▶ TASK ITEM: Using the listing below, count every line that contains the word "údajů"; respond with the count alone.

☆ ☆ ☆ ☆ ☆

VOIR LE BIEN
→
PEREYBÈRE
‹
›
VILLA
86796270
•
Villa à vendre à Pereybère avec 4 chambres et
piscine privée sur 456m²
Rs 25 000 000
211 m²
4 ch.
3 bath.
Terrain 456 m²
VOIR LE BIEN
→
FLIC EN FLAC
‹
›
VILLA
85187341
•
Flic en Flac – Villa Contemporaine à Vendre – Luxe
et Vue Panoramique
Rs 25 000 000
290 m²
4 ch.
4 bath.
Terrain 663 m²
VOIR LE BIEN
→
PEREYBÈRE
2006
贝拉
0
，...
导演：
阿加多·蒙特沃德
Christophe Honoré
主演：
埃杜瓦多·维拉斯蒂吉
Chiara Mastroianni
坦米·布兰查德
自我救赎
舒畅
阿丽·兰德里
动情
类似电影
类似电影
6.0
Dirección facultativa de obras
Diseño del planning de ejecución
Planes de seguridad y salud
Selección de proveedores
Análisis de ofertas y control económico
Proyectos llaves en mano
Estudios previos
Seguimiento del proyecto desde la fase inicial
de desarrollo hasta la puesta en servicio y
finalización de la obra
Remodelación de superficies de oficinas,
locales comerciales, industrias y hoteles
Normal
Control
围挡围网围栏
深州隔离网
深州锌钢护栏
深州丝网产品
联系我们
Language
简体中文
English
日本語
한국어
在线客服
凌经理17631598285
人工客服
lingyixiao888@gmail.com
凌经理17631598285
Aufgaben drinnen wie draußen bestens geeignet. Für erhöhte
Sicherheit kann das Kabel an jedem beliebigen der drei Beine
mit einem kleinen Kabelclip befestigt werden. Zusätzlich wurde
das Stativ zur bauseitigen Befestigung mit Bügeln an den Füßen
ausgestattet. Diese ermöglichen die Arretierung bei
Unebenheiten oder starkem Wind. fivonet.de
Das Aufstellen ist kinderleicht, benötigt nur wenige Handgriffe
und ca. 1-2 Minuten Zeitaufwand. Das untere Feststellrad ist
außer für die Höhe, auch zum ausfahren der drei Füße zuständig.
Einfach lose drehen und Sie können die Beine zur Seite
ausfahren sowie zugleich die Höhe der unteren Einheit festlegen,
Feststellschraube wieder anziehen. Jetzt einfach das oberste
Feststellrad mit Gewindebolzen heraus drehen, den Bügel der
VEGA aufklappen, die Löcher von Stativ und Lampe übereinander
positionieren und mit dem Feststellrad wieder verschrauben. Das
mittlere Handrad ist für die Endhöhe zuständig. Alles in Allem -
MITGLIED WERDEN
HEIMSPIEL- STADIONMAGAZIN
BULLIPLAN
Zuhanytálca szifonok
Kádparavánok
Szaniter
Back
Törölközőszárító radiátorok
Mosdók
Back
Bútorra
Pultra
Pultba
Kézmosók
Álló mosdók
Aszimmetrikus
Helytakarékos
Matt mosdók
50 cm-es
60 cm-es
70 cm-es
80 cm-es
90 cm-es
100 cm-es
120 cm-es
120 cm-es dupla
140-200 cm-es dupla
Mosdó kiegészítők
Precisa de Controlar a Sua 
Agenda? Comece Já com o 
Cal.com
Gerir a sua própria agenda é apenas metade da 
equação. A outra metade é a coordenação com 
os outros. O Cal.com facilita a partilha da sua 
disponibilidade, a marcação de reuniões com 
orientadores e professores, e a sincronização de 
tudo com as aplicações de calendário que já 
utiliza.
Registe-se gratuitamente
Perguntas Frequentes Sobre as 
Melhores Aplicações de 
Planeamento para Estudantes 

☆ ☆ ☆ ☆ ☆

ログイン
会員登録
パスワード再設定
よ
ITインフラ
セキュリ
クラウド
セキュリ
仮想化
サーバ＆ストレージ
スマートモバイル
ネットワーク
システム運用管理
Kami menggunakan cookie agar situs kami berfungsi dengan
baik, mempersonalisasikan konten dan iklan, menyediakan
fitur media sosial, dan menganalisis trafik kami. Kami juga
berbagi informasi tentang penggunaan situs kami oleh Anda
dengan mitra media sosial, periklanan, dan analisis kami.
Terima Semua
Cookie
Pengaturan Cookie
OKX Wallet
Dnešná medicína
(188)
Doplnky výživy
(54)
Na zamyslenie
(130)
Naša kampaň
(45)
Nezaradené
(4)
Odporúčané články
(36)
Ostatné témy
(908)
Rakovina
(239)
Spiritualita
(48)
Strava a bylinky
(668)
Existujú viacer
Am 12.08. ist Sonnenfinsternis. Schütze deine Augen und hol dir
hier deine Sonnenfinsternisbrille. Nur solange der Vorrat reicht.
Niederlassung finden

☆ ☆ ☆ ☆ ☆

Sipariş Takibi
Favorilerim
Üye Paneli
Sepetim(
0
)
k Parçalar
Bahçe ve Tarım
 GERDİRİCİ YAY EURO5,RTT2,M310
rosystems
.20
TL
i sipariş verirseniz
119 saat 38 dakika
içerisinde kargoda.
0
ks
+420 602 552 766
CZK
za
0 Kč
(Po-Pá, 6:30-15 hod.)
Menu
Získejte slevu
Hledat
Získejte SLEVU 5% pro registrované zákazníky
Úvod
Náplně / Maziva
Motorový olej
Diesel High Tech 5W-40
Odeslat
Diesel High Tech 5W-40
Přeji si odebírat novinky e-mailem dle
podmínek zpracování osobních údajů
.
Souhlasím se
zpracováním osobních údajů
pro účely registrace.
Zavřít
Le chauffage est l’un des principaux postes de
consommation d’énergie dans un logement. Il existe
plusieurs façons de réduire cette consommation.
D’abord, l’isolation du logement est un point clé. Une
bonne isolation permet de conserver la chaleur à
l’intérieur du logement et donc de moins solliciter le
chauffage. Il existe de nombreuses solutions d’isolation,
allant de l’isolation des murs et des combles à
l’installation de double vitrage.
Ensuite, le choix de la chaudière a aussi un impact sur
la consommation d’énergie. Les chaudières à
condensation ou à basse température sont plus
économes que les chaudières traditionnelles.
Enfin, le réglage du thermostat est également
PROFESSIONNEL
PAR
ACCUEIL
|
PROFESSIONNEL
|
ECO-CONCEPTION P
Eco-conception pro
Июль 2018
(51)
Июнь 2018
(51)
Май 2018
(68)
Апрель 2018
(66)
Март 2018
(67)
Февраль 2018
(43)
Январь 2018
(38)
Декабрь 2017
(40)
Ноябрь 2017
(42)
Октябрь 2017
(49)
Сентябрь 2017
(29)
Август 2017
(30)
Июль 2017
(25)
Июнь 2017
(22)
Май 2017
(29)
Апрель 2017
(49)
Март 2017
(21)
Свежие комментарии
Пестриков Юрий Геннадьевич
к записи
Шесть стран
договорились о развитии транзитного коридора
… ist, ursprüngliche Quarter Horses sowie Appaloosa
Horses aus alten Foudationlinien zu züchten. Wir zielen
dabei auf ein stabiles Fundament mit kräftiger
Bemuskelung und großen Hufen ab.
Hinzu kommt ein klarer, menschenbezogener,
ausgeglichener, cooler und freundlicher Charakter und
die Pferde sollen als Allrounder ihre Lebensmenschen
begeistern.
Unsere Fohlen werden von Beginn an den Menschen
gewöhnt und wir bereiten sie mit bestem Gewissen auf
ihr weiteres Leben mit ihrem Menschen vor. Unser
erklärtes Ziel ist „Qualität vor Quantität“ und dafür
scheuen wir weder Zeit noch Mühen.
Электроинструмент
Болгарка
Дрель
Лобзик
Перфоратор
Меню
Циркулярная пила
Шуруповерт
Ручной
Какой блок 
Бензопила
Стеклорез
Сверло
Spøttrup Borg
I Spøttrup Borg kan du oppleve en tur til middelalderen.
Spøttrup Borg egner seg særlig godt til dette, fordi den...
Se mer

☆ ☆ ☆ ☆ ☆

▶ YOUR RESPONSE: 2